(Items from a data source)
::::::
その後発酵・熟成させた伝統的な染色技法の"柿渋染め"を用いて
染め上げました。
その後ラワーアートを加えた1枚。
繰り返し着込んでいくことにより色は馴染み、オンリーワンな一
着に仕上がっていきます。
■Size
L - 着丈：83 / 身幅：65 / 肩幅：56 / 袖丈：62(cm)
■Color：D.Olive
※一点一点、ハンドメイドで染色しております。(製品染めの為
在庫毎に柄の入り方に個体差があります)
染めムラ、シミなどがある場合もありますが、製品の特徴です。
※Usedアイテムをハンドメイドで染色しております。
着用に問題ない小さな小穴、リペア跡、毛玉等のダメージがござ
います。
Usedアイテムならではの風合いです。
::::::
> What the task asks
Return the records in their entirety. Keep every character as it is.

> Task result
その後発酵・熟成させた伝統的な染色技法の"柿渋染め"を用いて
染め上げました。
その後ラワーアートを加えた1枚。
繰り返し着込んでいくことにより色は馴染み、オンリーワンな一
着に仕上がっていきます。
■Size
L - 着丈：83 / 身幅：65 / 肩幅：56 / 袖丈：62(cm)
■Color：D.Olive
※一点一点、ハンドメイドで染色しております。(製品染めの為
在庫毎に柄の入り方に個体差があります)
染めムラ、シミなどがある場合もありますが、製品の特徴です。
※Usedアイテムをハンドメイドで染色しております。
着用に問題ない小さな小穴、リペア跡、毛玉等のダメージがござ
います。
Usedアイテムならではの風合いです。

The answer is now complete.